Looks like I modified that constraint since the original has '3' and
explaining that shows the one I ended up running and posting has 3.
Whn I explain on the original version it shows filter: (bucket =
3::bigint)
Can you elaborate on what you mean by:
> The bucket = 3 rows have to be lurking further to the back of the
filename order than the others
How does this apply to the index on filename?
It is possible that the data values are skewed, is there any way I can
gracefully handle this condition?
This query is being used to extract data for interactive display and the
time for bucket 3 is so out of
whack with all the others (I've run this across all buckets and only
bucket 3 has the horrendous excecution
times)
Any suggestions for working around this problem to speed up execution?
Thanks for the help
brad
-----Original Message-----
From: Tom Lane [mailto:tgl@sss.pgh.pa.us]
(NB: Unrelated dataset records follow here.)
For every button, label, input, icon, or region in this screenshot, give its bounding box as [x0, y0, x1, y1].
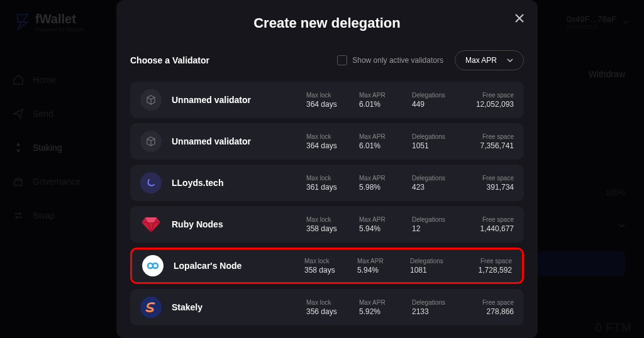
close-icon: [515, 14, 524, 23]
col-freespace-label: Free space: [482, 299, 514, 306]
col-maxlock-label: Max lock: [306, 92, 331, 99]
checkbox-label: Show only active validators: [352, 56, 443, 65]
svg-point-1: [153, 263, 158, 268]
chevron-down-icon: [507, 57, 513, 63]
validator-maxapr: 6.01%: [359, 100, 380, 109]
validator-row[interactable]: Lopalcar's NodeMax lock358 daysMax APR5.…: [130, 248, 524, 284]
ruby-icon: [142, 216, 160, 232]
validator-maxlock: 356 days: [306, 307, 337, 316]
col-delegations-label: Delegations: [410, 258, 443, 264]
col-maxlock-label: Max lock: [306, 133, 331, 140]
col-delegations-label: Delegations: [412, 92, 445, 99]
validator-maxapr: 5.94%: [359, 224, 380, 233]
validator-delegations: 12: [412, 224, 420, 233]
sort-label: Max APR: [465, 56, 497, 65]
col-freespace-label: Free space: [482, 92, 514, 99]
col-maxlock-label: Max lock: [306, 216, 331, 223]
col-delegations-label: Delegations: [412, 299, 445, 306]
validator-freespace: 12,052,093: [476, 100, 514, 109]
validator-freespace: 7,356,741: [480, 141, 514, 150]
active-only-checkbox[interactable]: Show only active validators: [337, 55, 443, 65]
cube-icon: [145, 94, 157, 106]
col-maxapr-label: Max APR: [359, 216, 386, 223]
modal-title: Create new delegation: [130, 15, 524, 31]
col-freespace-label: Free space: [480, 258, 512, 264]
cube-icon: [145, 136, 157, 147]
validator-delegations: 449: [412, 100, 425, 109]
validator-maxlock: 364 days: [306, 100, 337, 109]
validator-row[interactable]: Unnamed validatorMax lock364 daysMax APR…: [130, 82, 524, 118]
validator-row[interactable]: Ruby NodesMax lock358 daysMax APR5.94%De…: [130, 206, 524, 243]
validator-list: Unnamed validatorMax lock364 daysMax APR…: [130, 82, 524, 325]
validator-maxlock: 361 days: [306, 183, 337, 192]
col-delegations-label: Delegations: [412, 133, 445, 140]
validator-maxapr: 5.94%: [357, 266, 379, 275]
validator-name: Ruby Nodes: [172, 219, 306, 229]
sort-dropdown[interactable]: Max APR: [455, 50, 524, 70]
validator-name: Stakely: [172, 302, 306, 312]
col-maxlock-label: Max lock: [306, 175, 331, 182]
col-delegations-label: Delegations: [412, 216, 445, 223]
validator-maxlock: 358 days: [306, 224, 337, 233]
stakely-icon: [140, 297, 162, 318]
validator-maxlock: 358 days: [304, 266, 335, 275]
col-maxlock-label: Max lock: [306, 299, 331, 306]
lopalcar-icon: [147, 262, 159, 270]
validator-delegations: 423: [412, 183, 425, 192]
col-freespace-label: Free space: [482, 216, 514, 223]
validator-freespace: 1,728,592: [479, 266, 512, 275]
col-delegations-label: Delegations: [412, 175, 445, 182]
validator-maxlock: 364 days: [306, 141, 337, 150]
close-button[interactable]: [515, 14, 524, 25]
validator-name: LLoyds.tech: [172, 178, 306, 188]
validator-maxapr: 6.01%: [359, 141, 380, 150]
validator-name: Lopalcar's Node: [174, 261, 304, 271]
create-delegation-modal: Create new delegation Choose a Validator…: [116, 0, 538, 338]
col-maxapr-label: Max APR: [359, 133, 386, 140]
validator-name: Unnamed validator: [172, 136, 306, 146]
validator-delegations: 2133: [412, 307, 429, 316]
validator-maxapr: 5.98%: [359, 183, 380, 192]
lloyds-icon: [146, 178, 156, 188]
validator-delegations: 1081: [410, 266, 427, 275]
validator-freespace: 1,440,677: [480, 224, 514, 233]
validator-name: Unnamed validator: [172, 95, 306, 105]
col-freespace-label: Free space: [482, 133, 514, 140]
validator-row[interactable]: LLoyds.techMax lock361 daysMax APR5.98%D…: [130, 165, 524, 201]
col-maxapr-label: Max APR: [359, 92, 386, 99]
col-maxapr-label: Max APR: [359, 299, 386, 306]
validator-maxapr: 5.92%: [359, 307, 380, 316]
validator-row[interactable]: Unnamed validatorMax lock364 daysMax APR…: [130, 123, 524, 160]
validator-freespace: 278,866: [487, 307, 514, 316]
validator-delegations: 1051: [412, 141, 429, 150]
col-maxapr-label: Max APR: [357, 258, 384, 264]
choose-validator-label: Choose a Validator: [130, 55, 209, 65]
col-maxapr-label: Max APR: [359, 175, 386, 182]
validator-freespace: 391,734: [487, 183, 514, 192]
validator-row[interactable]: StakelyMax lock356 daysMax APR5.92%Deleg…: [130, 289, 524, 325]
col-maxlock-label: Max lock: [304, 258, 329, 264]
checkbox-icon: [337, 55, 347, 65]
col-freespace-label: Free space: [482, 175, 514, 182]
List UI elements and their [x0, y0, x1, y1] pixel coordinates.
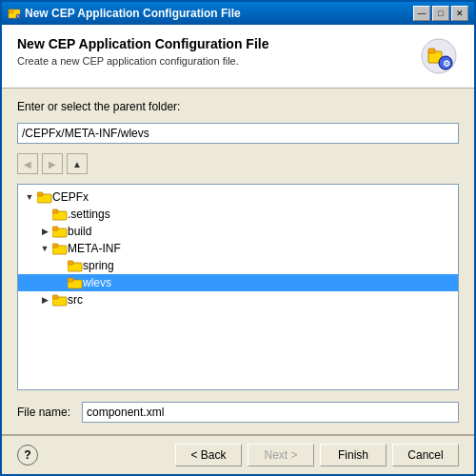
- spring-folder-icon: [68, 259, 83, 272]
- minimize-button[interactable]: —: [413, 6, 430, 21]
- svg-rect-20: [68, 278, 73, 282]
- svg-rect-1: [9, 10, 13, 13]
- back-dialog-button[interactable]: < Back: [175, 444, 242, 466]
- back-button[interactable]: ◀: [17, 153, 38, 174]
- up-button[interactable]: ▲: [67, 153, 88, 174]
- src-expander[interactable]: ▶: [37, 292, 52, 307]
- main-window: New CEP Application Configuration File —…: [0, 0, 476, 476]
- cepfx-label: CEPFx: [52, 190, 89, 204]
- svg-rect-14: [52, 227, 58, 230]
- bottom-right: < Back Next > Finish Cancel: [175, 444, 459, 466]
- build-expander[interactable]: ▶: [37, 224, 52, 239]
- tree-row-spring[interactable]: ▶ spring: [18, 257, 458, 274]
- tree-row-settings[interactable]: ▶ .settings: [18, 206, 458, 223]
- header-text: New CEP Application Configuration File C…: [17, 36, 268, 67]
- wlevs-label: wlevs: [83, 276, 111, 289]
- close-button[interactable]: ✕: [451, 6, 468, 21]
- settings-folder-icon: [52, 208, 68, 221]
- cancel-button[interactable]: Cancel: [392, 444, 459, 466]
- maximize-button[interactable]: □: [432, 6, 449, 21]
- cepfx-expander[interactable]: ▼: [22, 189, 37, 205]
- folder-section-label: Enter or select the parent folder:: [17, 100, 459, 113]
- window-icon: [8, 7, 21, 20]
- forward-button[interactable]: ▶: [42, 153, 63, 174]
- file-name-label: File name:: [17, 406, 74, 419]
- forward-arrow-icon: ▶: [49, 159, 56, 169]
- back-arrow-icon: ◀: [24, 159, 31, 169]
- svg-rect-10: [37, 192, 43, 196]
- metainf-label: META-INF: [68, 242, 121, 255]
- svg-rect-12: [52, 209, 58, 213]
- metainf-expander[interactable]: ▼: [37, 241, 52, 256]
- next-dialog-button[interactable]: Next >: [248, 444, 314, 466]
- folder-tree[interactable]: ▼ CEPFx ▶ .settings ▶: [17, 184, 459, 390]
- file-name-input[interactable]: [82, 402, 459, 423]
- help-icon: ?: [24, 448, 30, 462]
- wlevs-folder-icon: [68, 276, 83, 289]
- file-name-row: File name:: [17, 402, 459, 423]
- title-bar-left: New CEP Application Configuration File: [8, 7, 241, 20]
- title-bar: New CEP Application Configuration File —…: [2, 2, 474, 25]
- metainf-folder-icon: [52, 242, 68, 255]
- build-folder-icon: [52, 225, 68, 238]
- bottom-left: ?: [17, 445, 38, 466]
- finish-button[interactable]: Finish: [320, 444, 387, 466]
- help-button[interactable]: ?: [17, 445, 38, 466]
- settings-label: .settings: [68, 208, 110, 221]
- folder-path-input[interactable]: [17, 123, 459, 144]
- tree-row-metainf[interactable]: ▼ META-INF: [18, 240, 458, 257]
- svg-rect-22: [52, 295, 58, 299]
- tree-row-cepfx[interactable]: ▼ CEPFx: [18, 188, 458, 206]
- tree-row-build[interactable]: ▶ build: [18, 223, 458, 240]
- tree-toolbar: ◀ ▶ ▲: [17, 153, 459, 174]
- svg-rect-18: [68, 261, 73, 265]
- up-arrow-icon: ▲: [72, 159, 82, 169]
- header-title: New CEP Application Configuration File: [17, 36, 268, 51]
- tree-row-src[interactable]: ▶ src: [18, 291, 458, 308]
- src-label: src: [68, 293, 83, 307]
- tree-row-wlevs[interactable]: ▶ wlevs: [18, 274, 458, 291]
- svg-rect-6: [428, 49, 435, 53]
- svg-rect-16: [52, 244, 58, 248]
- src-folder-icon: [52, 293, 68, 307]
- bottom-bar: ? < Back Next > Finish Cancel: [2, 435, 474, 474]
- svg-text:⚙: ⚙: [443, 59, 450, 69]
- build-label: build: [68, 225, 91, 238]
- content-area: Enter or select the parent folder: ◀ ▶ ▲…: [2, 89, 474, 434]
- spring-label: spring: [83, 259, 114, 272]
- header-panel: New CEP Application Configuration File C…: [2, 25, 474, 89]
- header-subtitle: Create a new CEP application configurati…: [17, 55, 268, 67]
- window-title: New CEP Application Configuration File: [25, 7, 241, 20]
- cepfx-folder-icon: [37, 190, 52, 204]
- title-bar-buttons: — □ ✕: [413, 6, 468, 21]
- header-icon: ⚙: [419, 36, 459, 76]
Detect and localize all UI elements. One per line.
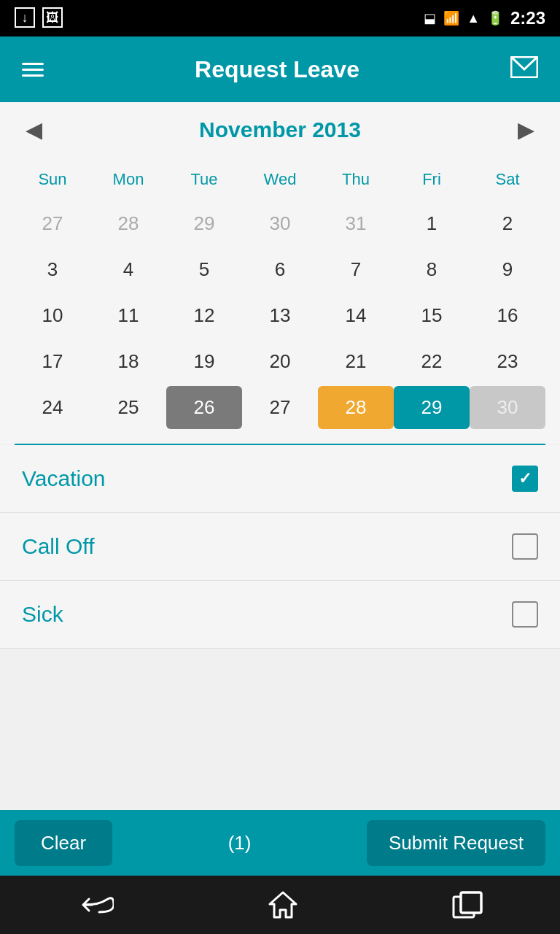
leave-label-sick: Sick: [22, 602, 63, 627]
cal-day-19-week-3[interactable]: 19: [166, 340, 242, 383]
cal-day-6-week-1[interactable]: 6: [242, 248, 318, 291]
cal-day-28-week-4[interactable]: 28: [318, 386, 394, 429]
cal-day-10-week-2[interactable]: 10: [15, 294, 90, 337]
recents-button[interactable]: [452, 891, 483, 919]
battery-icon: 🔋: [487, 10, 503, 26]
download-icon: ↓: [15, 7, 35, 28]
dow-cell-thu: Thu: [318, 164, 394, 195]
cal-day-2-week-0[interactable]: 2: [470, 202, 545, 245]
cal-day-1-week-0[interactable]: 1: [394, 202, 470, 245]
leave-types-list: VacationCall OffSick: [0, 445, 560, 649]
cal-day-30-week-4[interactable]: 30: [470, 386, 545, 429]
cal-day-27-week-4[interactable]: 27: [242, 386, 318, 429]
cal-day-4-week-1[interactable]: 4: [90, 248, 166, 291]
cal-day-27-week-0[interactable]: 27: [15, 202, 90, 245]
cal-day-31-week-0[interactable]: 31: [318, 202, 394, 245]
checkbox-calloff[interactable]: [512, 533, 538, 560]
day-of-week-headers: SunMonTueWedThuFriSat: [0, 157, 560, 198]
dow-cell-sun: Sun: [15, 164, 90, 195]
cal-day-20-week-3[interactable]: 20: [242, 340, 318, 383]
leave-label-vacation: Vacation: [22, 466, 106, 491]
svg-marker-1: [270, 892, 296, 917]
cal-day-13-week-2[interactable]: 13: [242, 294, 318, 337]
svg-rect-3: [461, 892, 481, 913]
cal-day-24-week-4[interactable]: 24: [15, 386, 90, 429]
cal-day-3-week-1[interactable]: 3: [15, 248, 90, 291]
status-icons-right: ⬓ 📶 ▲ 🔋 2:23: [424, 8, 545, 28]
cal-day-28-week-0[interactable]: 28: [90, 202, 166, 245]
dow-cell-fri: Fri: [394, 164, 470, 195]
back-button[interactable]: [77, 894, 114, 916]
dow-cell-sat: Sat: [470, 164, 545, 195]
cal-day-23-week-3[interactable]: 23: [470, 340, 545, 383]
cal-day-14-week-2[interactable]: 14: [318, 294, 394, 337]
dow-cell-tue: Tue: [166, 164, 242, 195]
month-year-label: November 2013: [199, 117, 361, 142]
navigation-bar: [0, 876, 560, 934]
checkbox-vacation[interactable]: [512, 466, 538, 492]
cal-day-18-week-3[interactable]: 18: [90, 340, 166, 383]
cal-day-25-week-4[interactable]: 25: [90, 386, 166, 429]
signal-icon: ▲: [467, 11, 480, 26]
app-bar: Request Leave: [0, 36, 560, 102]
selection-count: (1): [228, 832, 252, 854]
prev-month-button[interactable]: ◀: [15, 113, 53, 146]
bottom-action-bar: Clear (1) Submit Request: [0, 810, 560, 876]
cal-day-11-week-2[interactable]: 11: [90, 294, 166, 337]
status-bar: ↓ 🖼 ⬓ 📶 ▲ 🔋 2:23: [0, 0, 560, 36]
leave-item-sick[interactable]: Sick: [0, 581, 560, 649]
cal-day-5-week-1[interactable]: 5: [166, 248, 242, 291]
image-icon: 🖼: [42, 7, 63, 28]
cal-day-30-week-0[interactable]: 30: [242, 202, 318, 245]
submit-request-button[interactable]: Submit Request: [367, 820, 545, 866]
dow-cell-wed: Wed: [242, 164, 318, 195]
leave-item-vacation[interactable]: Vacation: [0, 445, 560, 513]
cal-day-22-week-3[interactable]: 22: [394, 340, 470, 383]
cal-day-15-week-2[interactable]: 15: [394, 294, 470, 337]
cal-day-29-week-4[interactable]: 29: [394, 386, 470, 429]
month-nav: ◀ November 2013 ▶: [0, 102, 560, 157]
home-button[interactable]: [268, 891, 298, 919]
cal-day-29-week-0[interactable]: 29: [166, 202, 242, 245]
cal-day-9-week-1[interactable]: 9: [470, 248, 545, 291]
menu-button[interactable]: [22, 63, 44, 77]
leave-label-calloff: Call Off: [22, 534, 94, 559]
cal-day-26-week-4[interactable]: 26: [166, 386, 242, 429]
status-left-icons: ↓ 🖼: [15, 7, 63, 28]
dow-cell-mon: Mon: [90, 164, 166, 195]
cal-day-21-week-3[interactable]: 21: [318, 340, 394, 383]
calendar-grid: 2728293031123456789101112131415161718192…: [0, 198, 560, 444]
bluetooth-icon: ⬓: [424, 10, 436, 26]
cal-day-16-week-2[interactable]: 16: [470, 294, 545, 337]
status-time: 2:23: [510, 8, 545, 28]
leave-item-calloff[interactable]: Call Off: [0, 513, 560, 581]
page-title: Request Leave: [195, 56, 359, 83]
wifi-icon: 📶: [443, 10, 459, 26]
cal-day-12-week-2[interactable]: 12: [166, 294, 242, 337]
cal-day-17-week-3[interactable]: 17: [15, 340, 90, 383]
next-month-button[interactable]: ▶: [507, 113, 545, 146]
clear-button[interactable]: Clear: [15, 820, 112, 866]
checkbox-sick[interactable]: [512, 601, 538, 628]
mail-button[interactable]: [510, 56, 538, 83]
cal-day-7-week-1[interactable]: 7: [318, 248, 394, 291]
cal-day-8-week-1[interactable]: 8: [394, 248, 470, 291]
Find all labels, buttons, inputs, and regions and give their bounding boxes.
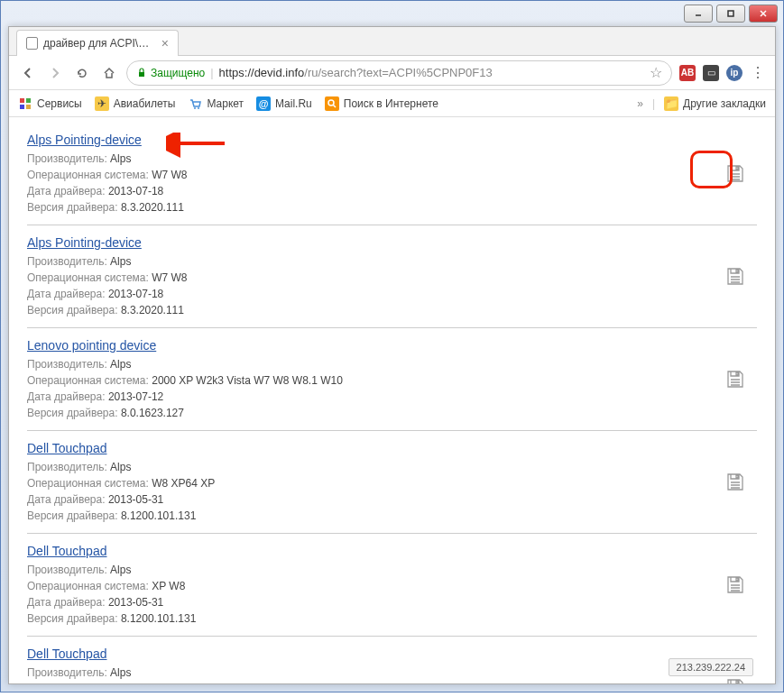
- svg-rect-5: [20, 98, 24, 103]
- svg-rect-1: [728, 11, 733, 16]
- result-item: Lenovo pointing device Производитель: Al…: [27, 328, 757, 431]
- menu-button[interactable]: ⋮: [750, 65, 766, 81]
- other-bookmarks-button[interactable]: 📁 Другие закладки: [664, 96, 766, 111]
- mail-icon: @: [256, 96, 271, 111]
- download-button[interactable]: [723, 367, 748, 392]
- minimize-button[interactable]: [684, 5, 713, 23]
- svg-point-10: [198, 107, 199, 109]
- adblock-icon[interactable]: AB: [679, 65, 696, 81]
- svg-point-9: [194, 107, 196, 109]
- result-title-link[interactable]: Dell Touchpad: [27, 544, 106, 558]
- svg-rect-8: [26, 105, 31, 109]
- svg-rect-6: [26, 98, 31, 103]
- svg-rect-4: [139, 72, 144, 77]
- result-item: Dell Touchpad Производитель: Alps Операц…: [27, 534, 757, 637]
- forward-button[interactable]: [45, 63, 65, 83]
- home-button[interactable]: [99, 63, 119, 83]
- page-icon: [26, 37, 38, 50]
- search-web-icon: [325, 96, 339, 111]
- result-title-link[interactable]: Alps Pointing-device: [27, 133, 142, 147]
- window-titlebar: [1, 1, 783, 26]
- tab-strip: драйвер для ACPI\PNP0 ×: [9, 27, 775, 56]
- apps-icon: [18, 96, 32, 111]
- download-button[interactable]: [723, 573, 748, 598]
- result-title-link[interactable]: Lenovo pointing device: [27, 338, 156, 353]
- url-text: https://devid.info/ru/search?text=ACPI%5…: [219, 66, 493, 79]
- browser-toolbar: Защищено | https://devid.info/ru/search?…: [9, 56, 775, 90]
- address-bar[interactable]: Защищено | https://devid.info/ru/search?…: [126, 60, 672, 86]
- plane-icon: ✈: [95, 96, 109, 111]
- floppy-icon: [724, 677, 746, 684]
- browser-tab[interactable]: драйвер для ACPI\PNP0 ×: [16, 30, 179, 56]
- floppy-icon: [724, 472, 746, 493]
- floppy-icon: [724, 163, 746, 185]
- tab-title: драйвер для ACPI\PNP0: [43, 37, 156, 50]
- result-item: Alps Pointing-device Производитель: Alps…: [27, 225, 757, 328]
- bookmark-star-icon[interactable]: ☆: [650, 64, 662, 81]
- folder-icon: 📁: [664, 96, 678, 111]
- floppy-icon: [724, 369, 746, 390]
- page-content: Alps Pointing-device Производитель: Alps…: [9, 117, 775, 683]
- extension-icon[interactable]: ▭: [703, 65, 719, 81]
- result-title-link[interactable]: Alps Pointing-device: [27, 235, 142, 250]
- result-item: Alps Pointing-device Производитель: Alps…: [27, 123, 757, 225]
- secure-badge: Защищено: [136, 67, 205, 79]
- download-button[interactable]: [723, 161, 748, 187]
- bookmark-mailru[interactable]: @ Mail.Ru: [256, 96, 312, 111]
- back-button[interactable]: [18, 63, 38, 83]
- bookmarks-bar: Сервисы ✈ Авиабилеты Маркет @ Mail.Ru По…: [9, 90, 775, 117]
- ip-extension-icon[interactable]: ip: [726, 65, 742, 81]
- result-item: Dell Touchpad Производитель: Alps Операц…: [27, 431, 757, 534]
- bookmark-aviabilety[interactable]: ✈ Авиабилеты: [95, 96, 176, 111]
- floppy-icon: [724, 574, 746, 596]
- result-title-link[interactable]: Dell Touchpad: [27, 647, 106, 661]
- cart-icon: [188, 96, 202, 111]
- bookmark-market[interactable]: Маркет: [188, 96, 244, 111]
- maximize-button[interactable]: [716, 5, 745, 23]
- svg-line-12: [333, 105, 336, 107]
- overflow-chevron-icon[interactable]: »: [637, 97, 643, 110]
- ip-badge: 213.239.222.24: [669, 658, 753, 676]
- bookmark-search[interactable]: Поиск в Интернете: [325, 96, 438, 111]
- svg-rect-7: [20, 105, 24, 109]
- result-title-link[interactable]: Dell Touchpad: [27, 441, 106, 455]
- lock-icon: [136, 68, 147, 78]
- result-item: Dell Touchpad Производитель: Alps Операц…: [27, 637, 757, 683]
- download-button[interactable]: [723, 470, 748, 495]
- download-button[interactable]: [723, 264, 748, 289]
- apps-button[interactable]: Сервисы: [18, 96, 82, 111]
- floppy-icon: [724, 266, 746, 288]
- close-window-button[interactable]: [749, 5, 778, 23]
- close-tab-button[interactable]: ×: [161, 36, 169, 50]
- reload-button[interactable]: [72, 63, 92, 83]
Sent: Thursday, May 26, 2005 1:32 PM
To: Brad Might
Cc: pgsql-performance@postgresql.org
Subject: Re: [PERFORM] Specific query performance problem help requested
- postgresql 7.4
"Brad Might" <bmight@storediq.com> writes:
> Can someone help me break this down and figure out why the one query
> takes so much longer than the other?
It looks to me like there's a correlation between filename and bucket,
such that the indexscan in filename order takes much longer to run
across the first 25 rows with bucket = 3 than it does to run across the
first 25 with bucket = 7 or bucket = 8. It's not just a matter of there
being fewer rows with bucket = 3 ... the cost differential is much
larger than is explained by the count ratios. The bucket = 3 rows have
to be lurking further to the back of the filename order than the others.
> Here's the bucket distribution..i have clustered the index on the
> bucket value.
If you have an index on bucket, it's not doing you any good here anyway,
since you wrote the constraint as a crosstype operator ("3" is int4 not
int8). It might help to explicitly cast the constant to int8.